# Exercise prompt
Filter the entries, keeping every line with the string "Quand".

# Source records
+ + + +
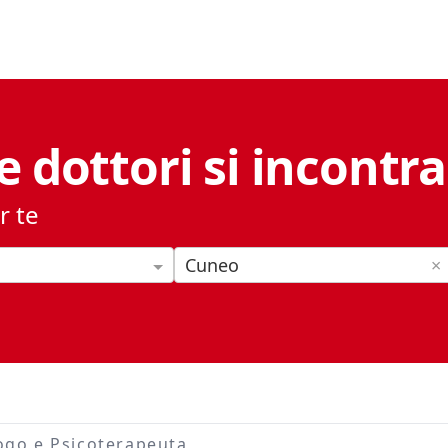
e dottori si incontr
r te
Cuneo
×
ogo e Psicoterapeuta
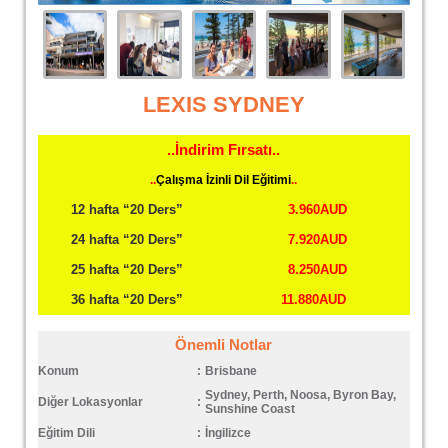
LEXIS SYDNEY
..İndirim Fırsatı..
..
Çalışma İzinli Dil Eğitimi
..
12 hafta “20 Ders”
3.960AUD
24 hafta “20 Ders”
7.920AUD
25 hafta “20 Ders”
8.250AUD
36 hafta “20 Ders”
11.880AUD
Önemli Notlar
Konum
:
Brisbane
Sydney, Perth, Noosa, Byron Bay,
Diğer Lokasyonlar
:
Sunshine Coast
Eğitim Dili
:
İngilizce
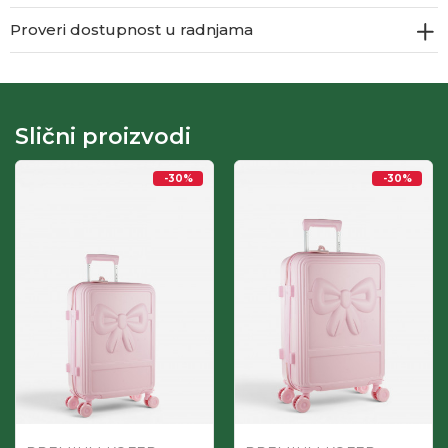
Proveri dostupnost u radnjama
Slični proizvodi
-30
%
-30
%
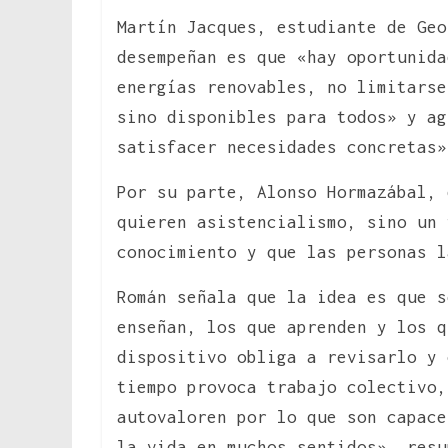
Martín Jacques, estudiante de Geo
desempeñan es que «hay oportunida
energías renovables, no limitarse
sino disponibles para todos» y ag
satisfacer necesidades concretas»
Por su parte, Alonso Hormazábal, 
quieren asistencialismo, sino un 
conocimiento y que las personas l
Román señala que la idea es que s
enseñan, los que aprenden y los q
dispositivo obliga a revisarlo y 
tiempo provoca trabajo colectivo
autovaloren por lo que son capace
la vida en muchos sentidos», resu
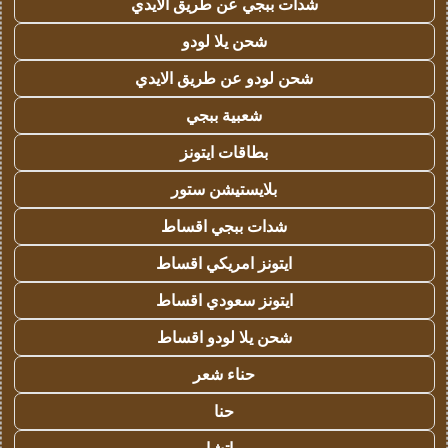
شدات ببجي عن طريق الايدي
شحن يلا لودو
شحن لودو عن طريق الايدي
شعبية ببجي
بطاقات ايتونز
بلايستيشن ستور
شدات ببجي اقساط
ايتونز امريكي اقساط
ايتونز سعودي اقساط
شحن يلا لودو اقساط
حناء شعر
حنا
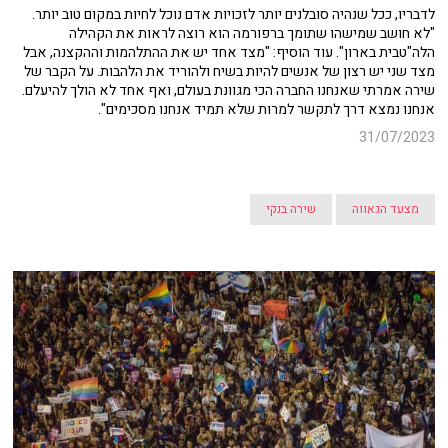
לדבריו, ככל שנהיה סובלנים יותר לזכויות אדם נוכל לחיות במקום טוב יותר.
"לא חושב שמישהו שתומך ברפורמה הוא רוצה לראות את הקהילה
הלה"טבית בארון". עוד הוסיף: "מצד אחד יש את ההתלהמות וההקצנה, אבל
מצד שני יש רצון של אנשים להיות בשיח ולהוריד את הלהבות. על הקבר של
שירה אמרתי שאנחנו החברה הכי מגוונת בעולם, ואף אחד לא הולך להיעלם.
אנחנו נמצא דרך לתקשר למרות שלא תמיד אנחנו מסכימים".
31/07/2023
מצעד הגאווה
שירה בנקי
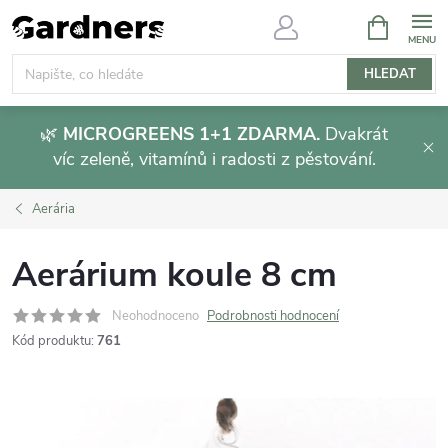
Přejít
NÁKUPNÍ
KOŠÍK
na
obsah
HLEDAT
🌿
MICROGREENS 1+1 ZDARMA.
Dvakrát
víc zeleně, vitamínů i radosti z pěstování.
Aerária
Aerárium koule 8 cm
Neohodnoceno
Podrobnosti hodnocení
Kód produktu:
761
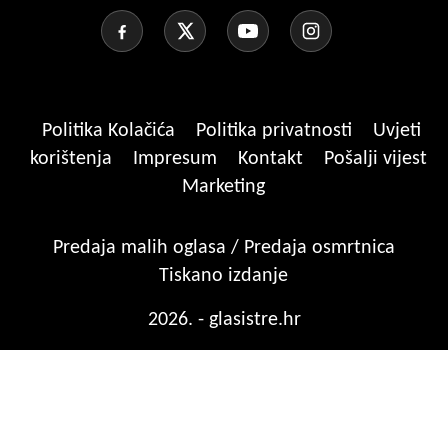
Politika Kolačića
Politika privatnosti
Uvjeti
korištenja
Impresum
Kontakt
Pošalji vijest
Marketing
Predaja malih oglasa / Predaja osmrtnica
Tiskano izdanje
2026. - glasistre.hr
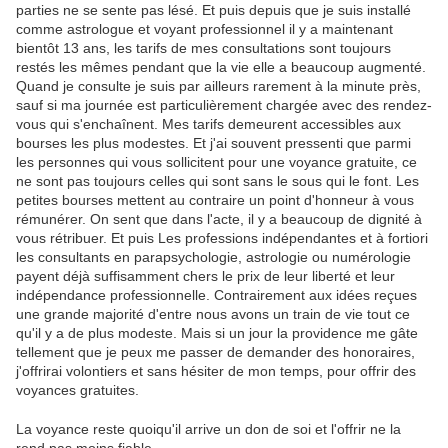
parties ne se sente pas lésé. Et puis depuis que je suis installé
comme astrologue et voyant professionnel il y a maintenant
bientôt 13 ans, les tarifs de mes consultations sont toujours
restés les mêmes pendant que la vie elle a beaucoup augmenté.
Quand je consulte je suis par ailleurs rarement à la minute près,
sauf si ma journée est particulièrement chargée avec des rendez-
vous qui s'enchaînent. Mes tarifs demeurent accessibles aux
bourses les plus modestes. Et j'ai souvent pressenti que parmi
les personnes qui vous sollicitent pour une voyance gratuite, ce
ne sont pas toujours celles qui sont sans le sous qui le font. Les
petites bourses mettent au contraire un point d'honneur à vous
rémunérer. On sent que dans l'acte, il y a beaucoup de dignité à
vous rétribuer. Et puis Les professions indépendantes et à fortiori
les consultants en parapsychologie, astrologie ou numérologie
payent déjà suffisamment chers le prix de leur liberté et leur
indépendance professionnelle. Contrairement aux idées reçues
une grande majorité d'entre nous avons un train de vie tout ce
qu'il y a de plus modeste. Mais si un jour la providence me gâte
tellement que je peux me passer de demander des honoraires,
j'offrirai volontiers et sans hésiter de mon temps, pour offrir des
voyances gratuites.
La voyance reste quoiqu'il arrive un don de soi et l'offrir ne la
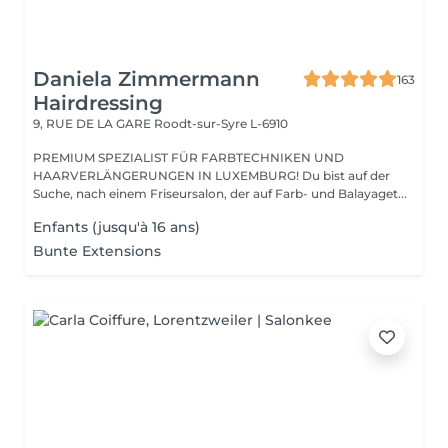
Daniela Zimmermann
163
Hairdressing
9, RUE DE LA GARE
Roodt-sur-Syre L-6910
PREMIUM SPEZIALIST FÜR FARBTECHNIKEN UND
HAARVERLÄNGERUNGEN IN LUXEMBURG! Du bist auf der
Suche, nach einem Friseursalon, der auf Farb- und Balayaget...
Enfants (jusqu'à 16 ans)
Bunte Extensions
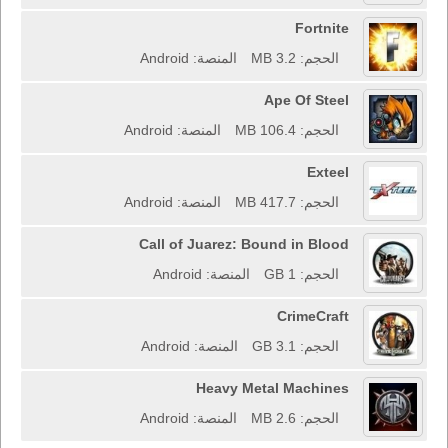
Fortnite
الحجم: 3.2 MB
المنصة: Android
Ape Of Steel
الحجم: 106.4 MB
المنصة: Android
Exteel
الحجم: 417.7 MB
المنصة: Android
Call of Juarez: Bound in Blood
الحجم: 1 GB
المنصة: Android
CrimeCraft
الحجم: 3.1 GB
المنصة: Android
Heavy Metal Machines
الحجم: 2.6 MB
المنصة: Android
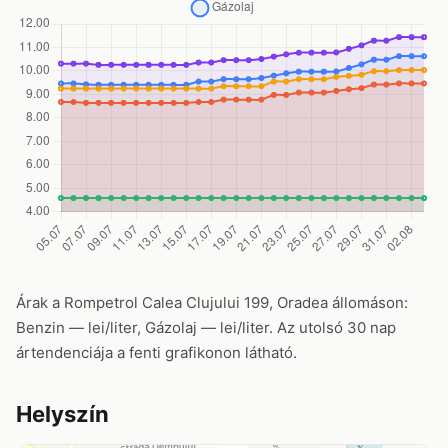
Árak a Rompetrol Calea Clujului 199, Oradea állomáson:
Benzin — lei/liter, Gázolaj — lei/liter. Az utolsó 30 nap
ártendenciája a fenti grafikonon látható.
Helyszín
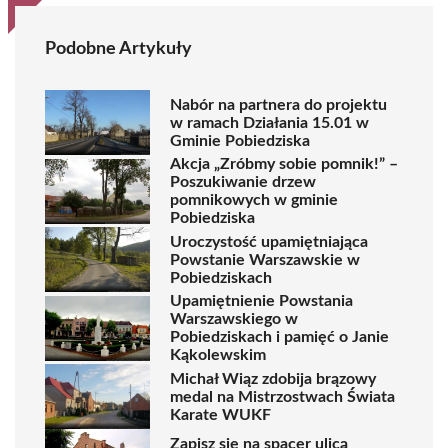
Podobne Artykuły
Nabór na partnera do projektu
w ramach Działania 15.01 w
Gminie Pobiedziska
Akcja „Zróbmy sobie pomnik!” –
Poszukiwanie drzew
pomnikowych w gminie
Pobiedziska
Uroczystość upamiętniająca
Powstanie Warszawskie w
Pobiedziskach
Upamiętnienie Powstania
Warszawskiego w
Pobiedziskach i pamięć o Janie
Kąkolewskim
Michał Wiąz zdobija brązowy
medal na Mistrzostwach Świata
Karate WUKF
Zapisz się na spacer ulicą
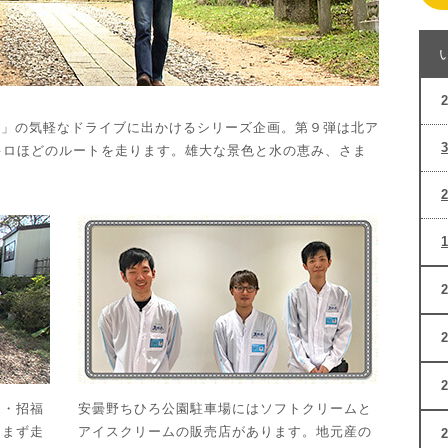
い」の気軽なドライブに出かけるシリーズ企画。第９弾は北ア
キロほどのルートを走ります。雄大な景色と水の恵み、さま
運・招福
安曇野ちひろ公園駐車場にはソフトクリームと
。まず走
アイスクリームの販売店があります。地元産の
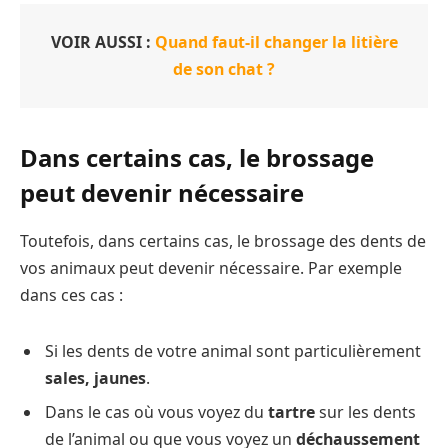
VOIR AUSSI :
Quand faut-il changer la litière
de son chat ?
Dans certains cas, le brossage
peut devenir nécessaire
Toutefois, dans certains cas, le brossage des dents de
vos animaux peut devenir nécessaire. Par exemple
dans ces cas :
Si les dents de votre animal sont particulièrement
sales, jaunes
.
Dans le cas où vous voyez du
tartre
sur les dents
de l’animal ou que vous voyez un
déchaussement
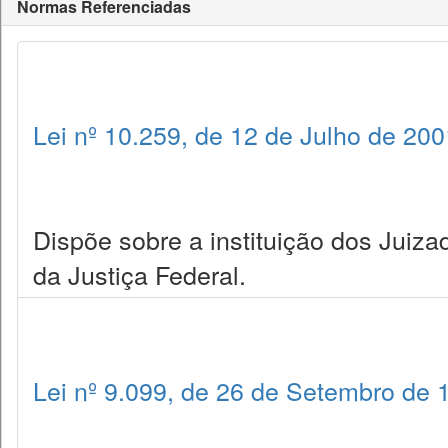
Normas Referenciadas
Lei nº 10.259, de 12 de Julho de 200
Dispõe sobre a instituição dos Juiza
da Justiça Federal.
Lei nº 9.099, de 26 de Setembro de 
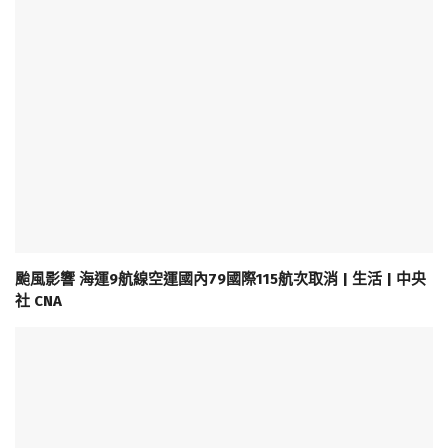
颱風影響 海運9航線空運國內79國際115航次取消 | 生活 | 中央
社 CNA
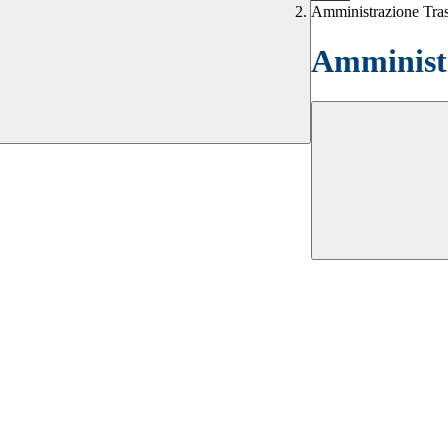
Amministrazione Tra
Amministr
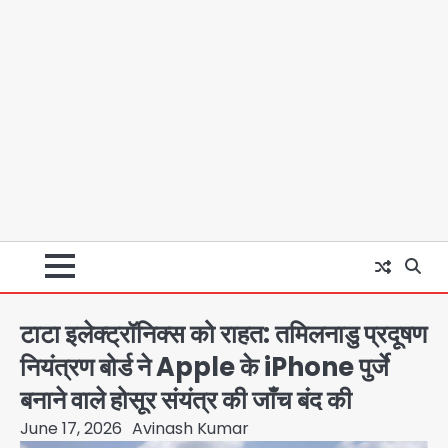
टाटा इलेक्ट्रॉनिक्स को राहत: तमिलनाडु प्रदूषण
नियंत्रण बोर्ड ने Apple के iPhone पुर्जे
बनाने वाले होसूर संयंत्र की जाँच बंद की
June 17, 2026
Avinash Kumar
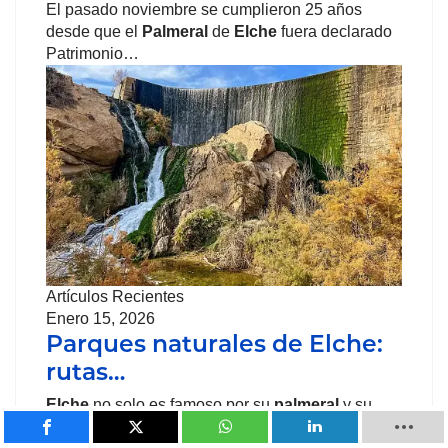
El pasado noviembre se cumplieron 25 años
desde que el
Palmeral
de
Elche
fuera declarado
Patrimonio…
Artículos Recientes
Enero 15, 2026
Parques naturales de Elche:
rutas…
Elche
no solo es famoso por su
palmeral
y su
historia cultural, sino también por sus parques…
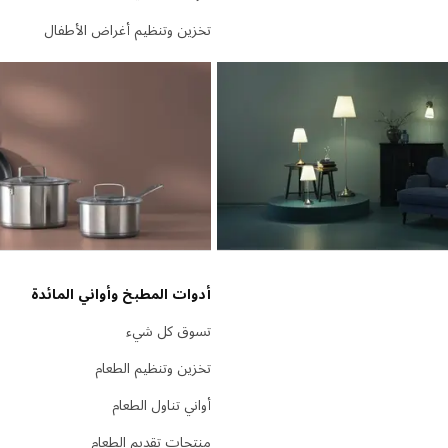
تخزين وتنظيم أغراض الأطفال
أدوات المطبخ وأواني المائدة
تسوق كل شيء
تخزين وتنظيم الطعام
أواني تناول الطعام
منتجات تقديم الطعام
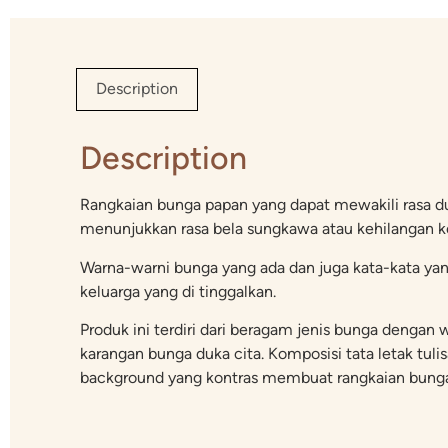
Description
Description
Rangkaian bunga papan yang dapat mewakili rasa du
menunjukkan rasa bela sungkawa atau kehilangan ke
Warna-warni bunga yang ada dan juga kata-kata ya
keluarga yang di tinggalkan.
Produk ini terdiri dari beragam jenis bunga deng
karangan bunga duka cita. Komposisi tata letak tulis
background yang kontras membuat rangkaian bunga p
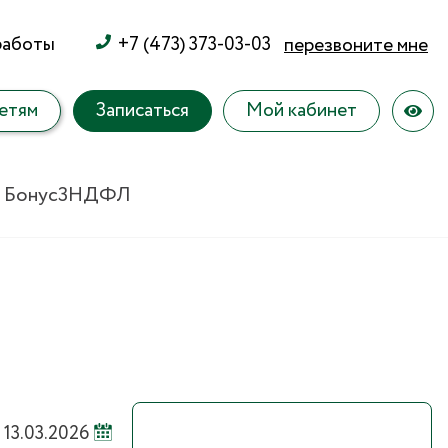
работы
+7 (473) 373-03-03
перезвоните мне
етям
Записаться
Мой кабинет
 Бонус
3НДФЛ
13.03.2026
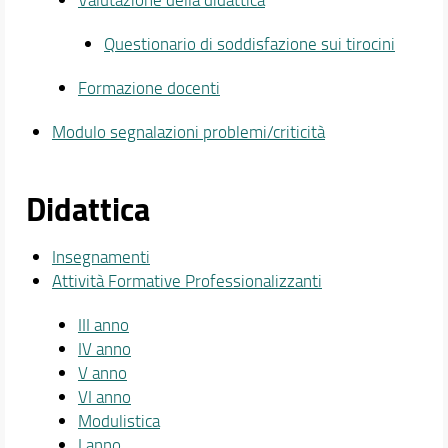
Questionario di soddisfazione sui tirocini
Formazione docenti
Modulo segnalazioni problemi/criticità
Didattica
Insegnamenti
Attività Formative Professionalizzanti
III anno
IV anno
V anno
VI anno
Modulistica
I anno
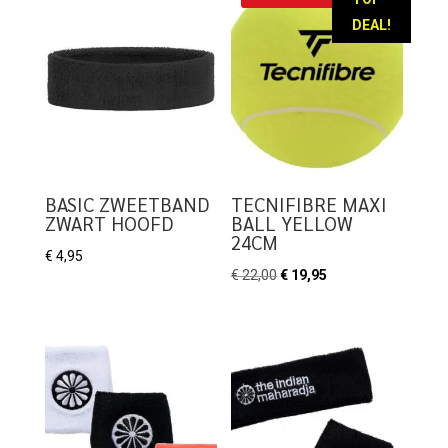
DEAL!
BASIC ZWEETBAND
TECNIFIBRE MAXI
ZWART HOOFD
BALL YELLOW
24CM
€
4,95
Oorspronkelijke
Huidige
€
22,00
€
19,95
prijs
prijs
was:
is:
€ 22,00.
€ 19,95.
+ + + +
# Output of the task
Quand je consulte je suis par ailleurs rarement à la minute près,
Quand faut-il changer la litière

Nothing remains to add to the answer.